Supporting files for the Astarte tool.
This is a snapshot of the constellation of scripts that comprise Daikon front end and post processor that accepted as input the debug information from a Qemu run and produce as output "human readable" properties, which contain the necessary properties to block any of the exploits seen in Michael's thesis.
The snapshots are from 5 Sept 2019. I do have versions of these files I was iterating over up to 7 Nov 2019, but this snapshot was preserved as the paper was written from it (it was the first to have the coverage I was hoping for).

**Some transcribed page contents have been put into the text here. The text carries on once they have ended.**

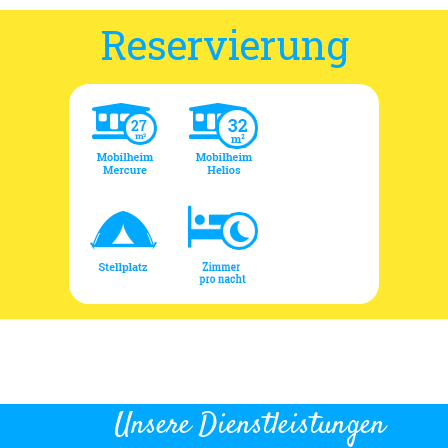
Reservierung
Unsere Dienstleistungen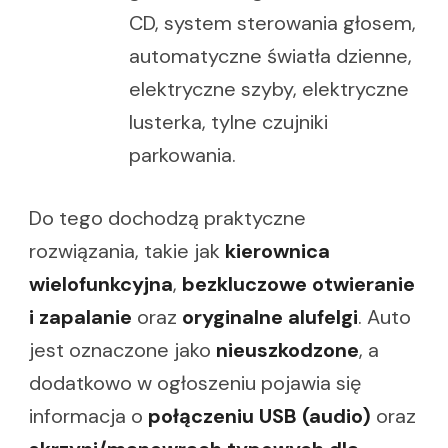
CD, system sterowania głosem,
automatyczne światła dzienne,
elektryczne szyby, elektryczne
lusterka, tylne czujniki
parkowania.
Do tego dochodzą praktyczne
rozwiązania, takie jak
kierownica
wielofunkcyjna
,
bezkluczowe otwieranie
i zapalanie
oraz
oryginalne alufelgi
. Auto
jest oznaczone jako
nieuszkodzone
, a
dodatkowo w ogłoszeniu pojawia się
informacja o
połączeniu USB (audio)
oraz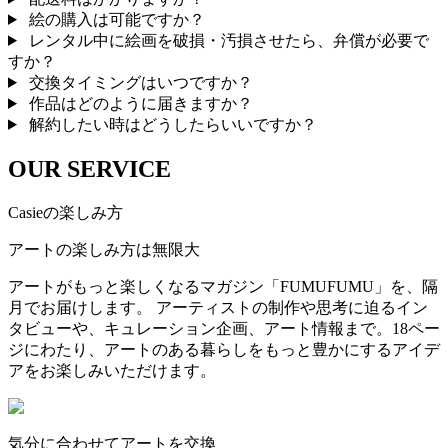
絵の購入は可能ですか？
レンタル中に絵画を破損・汚損させたら、弁償が必要で
すか？
交換タイミングはいつですか？
作品はどのように届きますか？
解約したい時はどうしたらいいですか？
OUR SERVICE
Casieの楽しみ方
アートの楽しみ方は無限大
アートがもっと楽しくなるマガジン「FUMUFUMU」を、隔
月でお届けします。 アーティストの制作や思考に迫るイン
タビューや、キュレーション企画、アート情報まで。18ペー
ジにわたり、アートのある暮らしをもっと豊かにするアイデ
アをお楽しみいただけます。
気分に合わせてアートを交換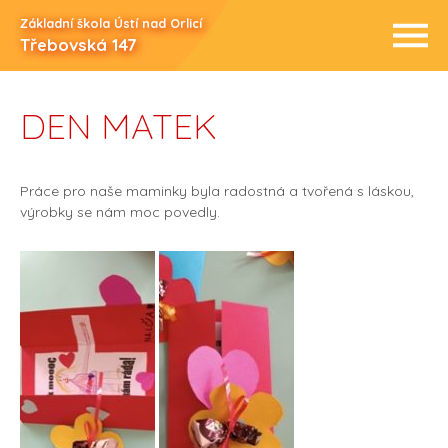
Základní škola Ústí nad Orlicí
Třebovská 147
DEN MATEK
Práce pro naše maminky byla radostná a tvořená s láskou,
výrobky se nám mo
c povedly.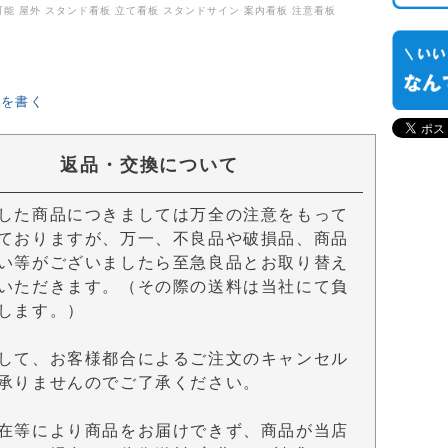
可能 屋外 スタンド看板 立て看板 スタンドサイン 案内看板 注意看板
ーを書く
返品・交換について
した商品につきましては万全の注意をもって
ておりますが、万一、不良品や破損品、商品
い等がございましたら至急良品とお取り替え
いただきます。（その際の送料は当社にて負
します。）
して、お客様都合によるご注文のキャンセル
承りませんのでご了承ください。
在等により商品をお届けできず、商品が当店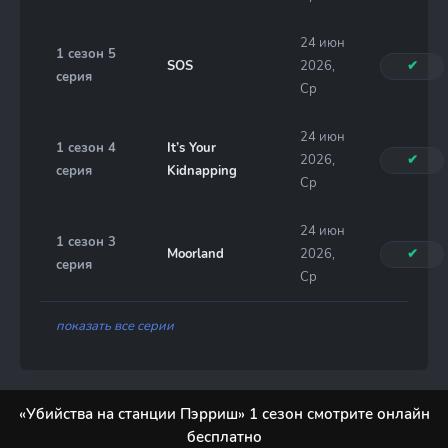
24 июн
1 сезон 5
SOS
2026,
✔
серия
Ср
24 июн
1 сезон 4
It’s Your
2026,
✔
серия
Kidnapping
Ср
24 июн
1 сезон 3
Moorland
2026,
✔
серия
Ср
показать все серии
«Убийства на станции Пэрриш» 1 сезон смотрите онлайн
бесплатно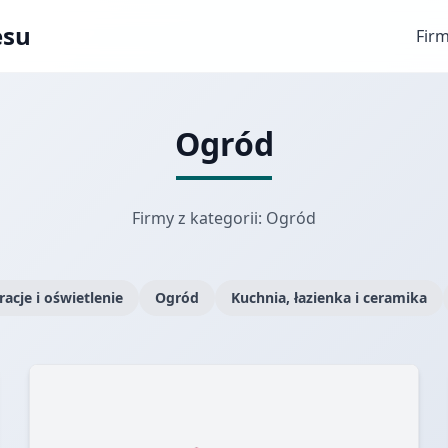
esu
Fir
Ogród
Firmy z kategorii: Ogród
acje i oświetlenie
Ogród
Kuchnia, łazienka i ceramika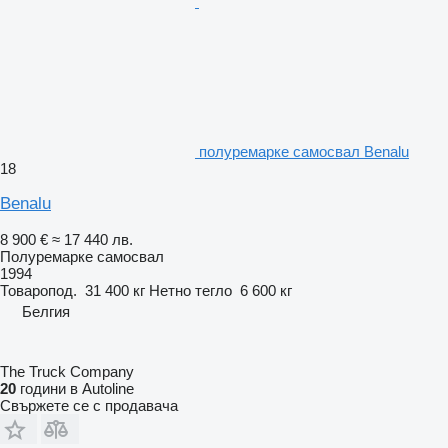
полуремарке самосвал Benalu
18
Benalu
8 900 €
≈ 17 440 лв.
Полуремарке самосвал
1994
Товаропод.
31 400 кг
Нетно тегло
6 600 кг
Белгия
The Truck Company
20
години в Autoline
Свържете се с продавача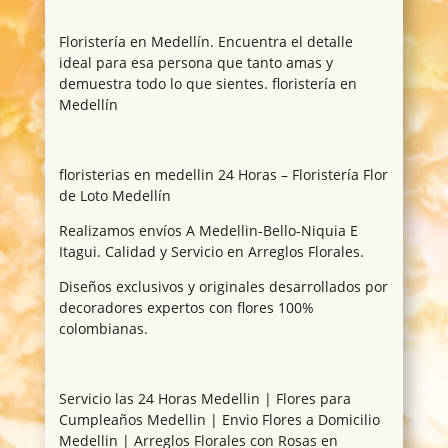
Floristería en Medellín. Encuentra el detalle
ideal para esa persona que tanto amas y
demuestra todo lo que sientes. floristería en
Medellín
floristerias en medellin 24 Horas – Floristería Flor
de Loto Medellín
Realizamos envíos A Medellin-Bello-Niquia E
Itagui. Calidad y Servicio en Arreglos Florales.
Diseños exclusivos y originales desarrollados por
decoradores expertos con flores 100%
colombianas.
Servicio las 24 Horas Medellin | Flores para
Cumpleaños Medellin | Envio Flores a Domicilio
Medellin | Arreglos Florales con Rosas en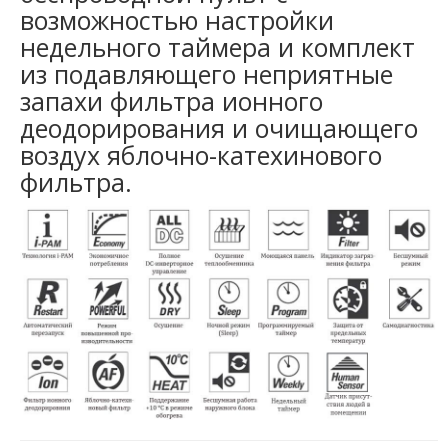
возможностью настройки
недельного таймера и комплект
из подавляющего неприятные
запахи фильтра ионного
деодорирования и очищающего
воздух яблочно-катехинового
фильтра.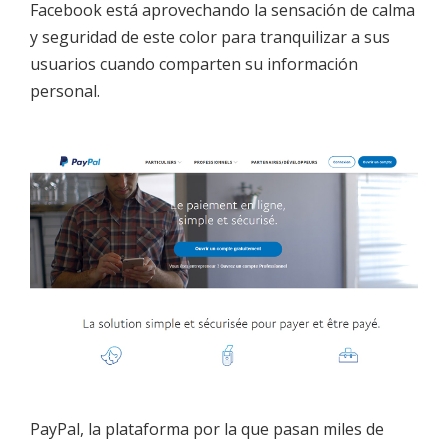
Facebook está aprovechando la sensación de calma
y seguridad de este color para tranquilizar a sus
usuarios cuando comparten su información
personal.
PayPal, la plataforma por la que pasan miles de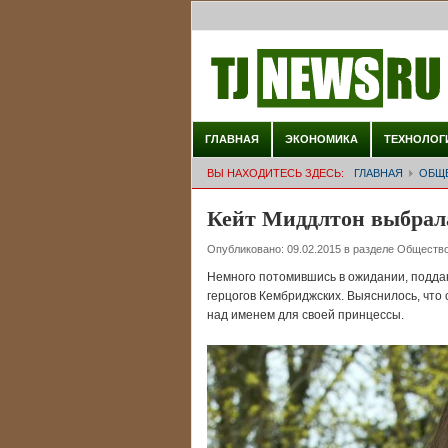
ГЛАВНАЯ
ЭКОНОМИКА
ТЕХНОЛОГ
ВЫ НАХОДИТЕСЬ ЗДЕСЬ:
ГЛАВНАЯ
ОБЩ
Кейт Миддлтон выбрала
Опубликовано:
09.02.2015
в разделе
Обществ
Немного потомившись в ожидании, подда
герцогов Кембриджских. Выяснилось, что
над именем для своей принцессы.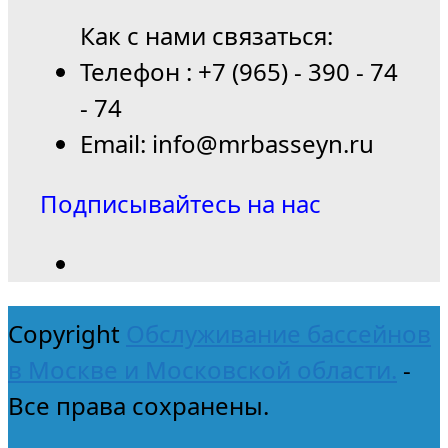
Как с нами связаться:
Телефон : +7 (965) - 390 - 74
- 74
Email: info@mrbasseyn.ru
Подписывайтесь на нас
Copyright
Обслуживание бассейнов
в Москве и Московской области.
-
Все права сохранены.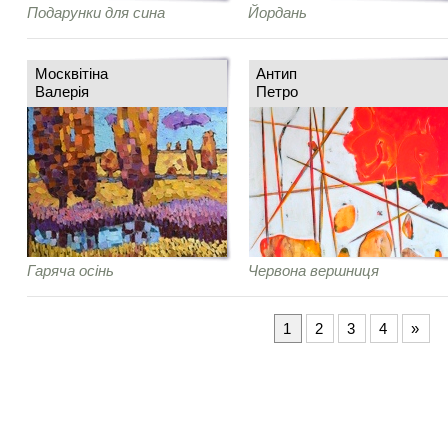
Подарунки для сина
Йордань
Москвітіна
Антип
Валерія
Петро
Гаряча осінь
Червона вершниця
1
2
3
4
»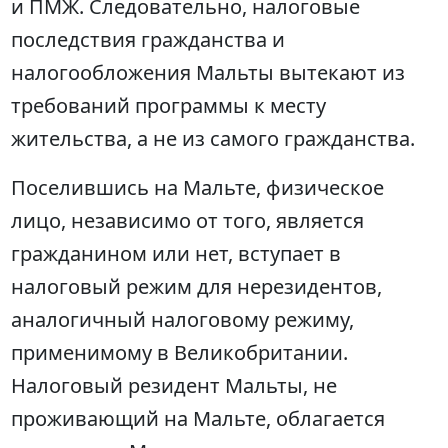
и ПМЖ. Следовательно, налоговые
последствия гражданства и
налогообложения Мальты вытекают из
требований программы к месту
жительства, а не из самого гражданства.
Поселившись на Мальте, физическое
лицо, независимо от того, является
гражданином или нет, вступает в
налоговый режим для нерезидентов,
аналогичный налоговому режиму,
применимому в Великобритании.
Налоговый резидент Мальты, не
проживающий на Мальте, облагается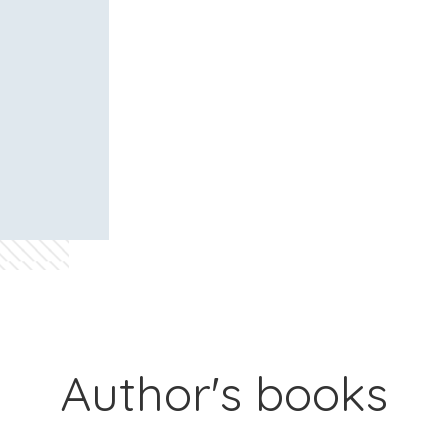
Author's books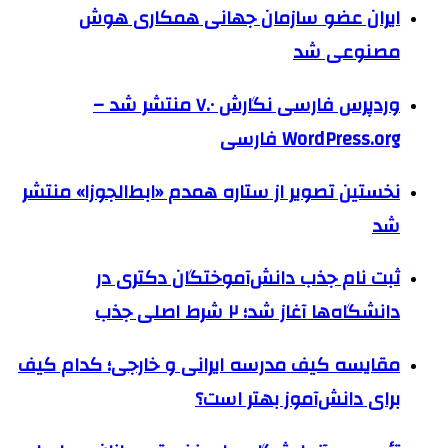
ایران عضو سازمان جهانی همکاری هوش
مصنوعی شد
وردپرس فارسی نگارش ۷.۰ منتشر شد –
WordPress.org فارسی
نخستین تصویر از ستاره همدم «ابط‌الجوزا» منتشر
شد
ثبت نام جذب دانش‌آموختگان دکتری در
دانشگاه‌ها آغاز شد؛ ۲ شرط اصلی جذب
مقایسه کیف مدرسه ایرانی و خارجی؛ کدام کیف
برای دانش‌آموز بهتر است؟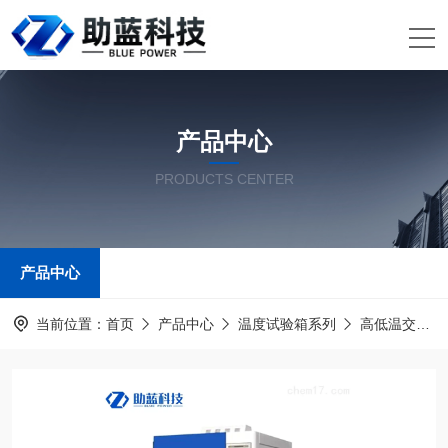
产品中心
PRODUCTS CENTER
产品中心
当前位置：
首页
产品中心
温度试验箱系列
高低温交变湿热试验箱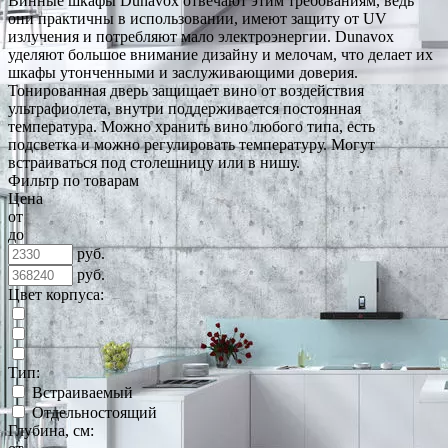
Винные шкафы Dunavox отвечают этим требованиям, ведь
они практичны в использовании, имеют защиту от UV
излучения и потребляют мало электроэнергии. Dunavox
уделяют большое внимание дизайну и мелочам, что делает их
шкафы утонченными и заслуживающими доверия.
Тонированная дверь защищает вино от воздействия
ультрафиолета, внутри поддерживается постоянная
температура. Можно хранить вино любого типа, есть
подсветка и можно регулировать температуру. Могут
встраиваться под столешницу или в нишу.
Фильтр по товарам
Цена
от
до
руб.
руб.
Цвет корпуса:
Тип:
Встраиваемый
Отдельностоящий
Глубина, см: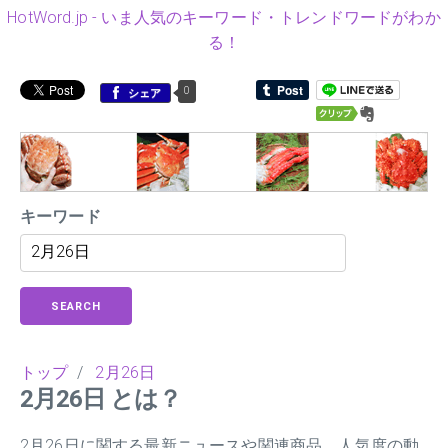
HotWord.jp - いま人気のキーワード・トレンドワードがわか
る！
0
シェア
キーワード
SEARCH
トップ
/
2月26日
2月26日 とは？
2月26日に関する最新ニュースや関連商品、人気度の動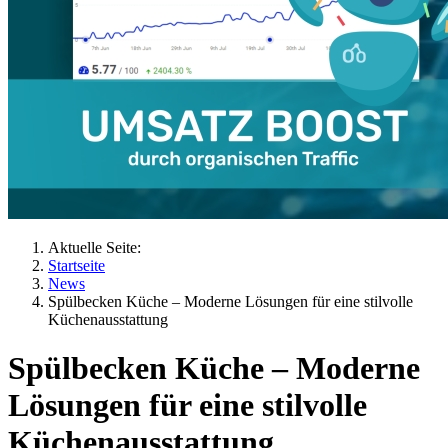
Aktuelle Seite:
Startseite
News
Spülbecken Küche – Moderne Lösungen für eine stilvolle
Küchenausstattung
Spülbecken Küche – Moderne
Lösungen für eine stilvolle
Küchenausstattung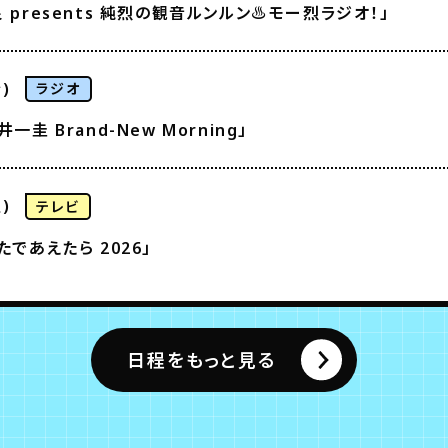
 presents 純烈の観音ルンルン♨モー烈ラジオ！」
)
ラジオ
一圭 Brand-New Morning」
)
テレビ
たであえたら 2026」
日程をもっと見る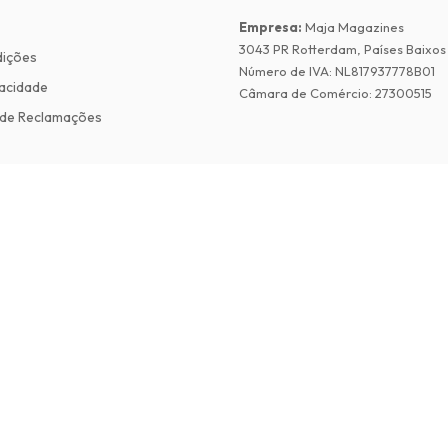
Empresa
:
Maja Magazines
3043 PR Rotterdam, Países Baixos
dições
Número de IVA
:
NL817937778B01
vacidade
Câmara de Comércio
:
27300515
de Reclamações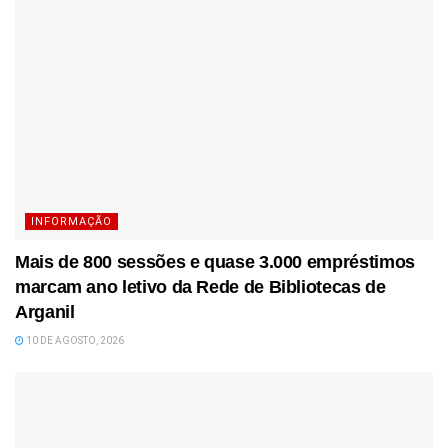
INFORMAÇÃO
Mais de 800 sessões e quase 3.000 empréstimos
marcam ano letivo da Rede de Bibliotecas de
Arganil
10 DE AGOSTO, 2026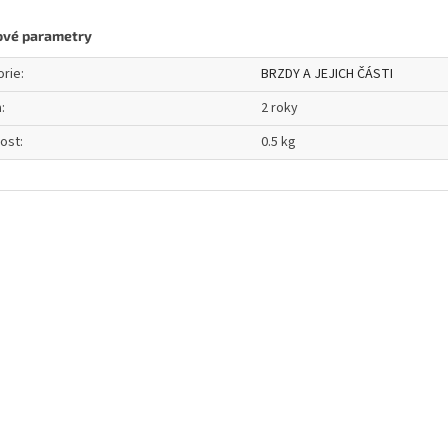
ové parametry
orie
:
BRZDY A JEJICH ČÁSTI
a
:
2 roky
ost
:
0.5 kg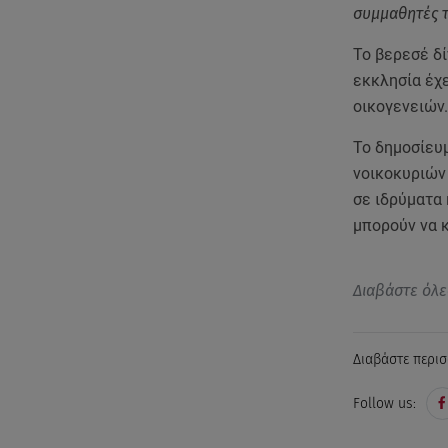
συμμαθητές τ
Το βερεσέ δί
εκκλησία έχε
οικογενειών
Το δημοσίευ
νοικοκυριών 
σε ιδρύματα 
μπορούν να 
Διαβάστε όλε
Διαβάστε περισ
Follow us: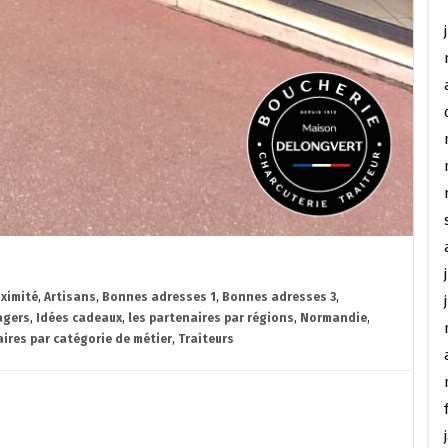
ximité
,
Artisans
,
Bonnes adresses 1
,
Bonnes adresses 3
,
agers
,
Idées cadeaux
,
les partenaires par régions
,
Normandie
,
aires par catégorie de métier
,
Traiteurs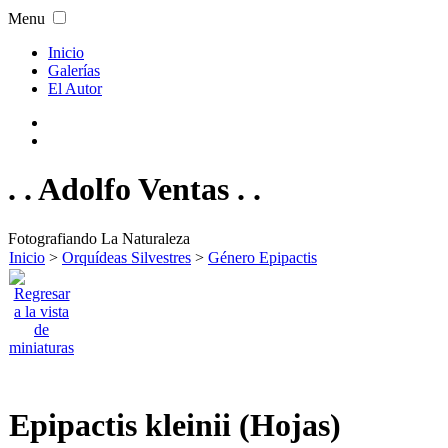
Menu
Inicio
Galerías
El Autor
. . Adolfo Ventas . .
Fotografiando La Naturaleza
Inicio
>
Orquídeas Silvestres
>
Género Epipactis
Epipactis kleinii (Hojas)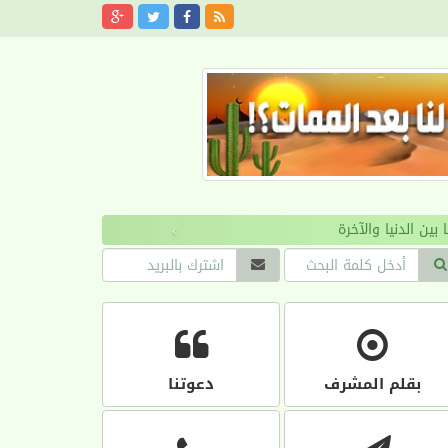
›
بقلم المشرف
دعوتنا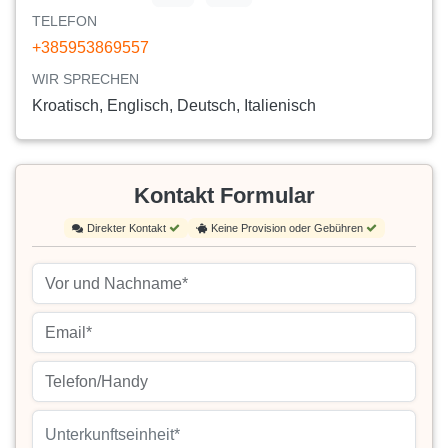
TELEFON
+385953869557
WIR SPRECHEN
Kroatisch, Englisch, Deutsch, Italienisch
Kontakt Formular
Direkter Kontakt
Keine Provision oder Gebühren
Unterkunftseinheit*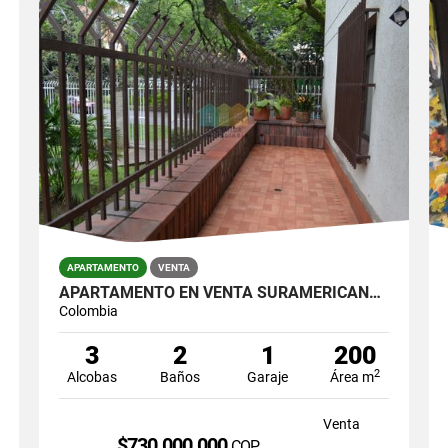
APARTAMENTO
VENTA
APARTAMENTO EN VENTA SURAMERICANA ESTADIO
Colombia
3
2
1
200
2
Alcobas
Baños
Garaje
Área m
Venta
$730.000.000
COP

The level of documentation is a bit sparse due to deadline pressure, but the toolchain flow sketch is:
uniq_insts: qemu debug -> decls
utility function to define program points, not used directly.
in_parse: qemu debug -> dtrace
first pass frontend, for security labels.
in_one: qemu debug -> dtrace
second pass frontend, for security properties.
split: daikon output -> spinfo
first pass analyzer and second pass front end auxiliary, generates preconditions
moder: daikon output -> plain text, less readable
find modes from Daikon output
inter: plain text, less readable -> plain text, more readable
simplify modes from Daikon out
This is the working document I used while drafting the Astarte paper. It is the output of the toolchain process with my manual annotations to help keep track of what the different bits mean.
This material is based upon work supported by the National Science Foundation under Grants No. CNS-1651276 and CNS-1816637, by the Semiconductor Research Corporation, Intel, and by a Google Faculty Research Award.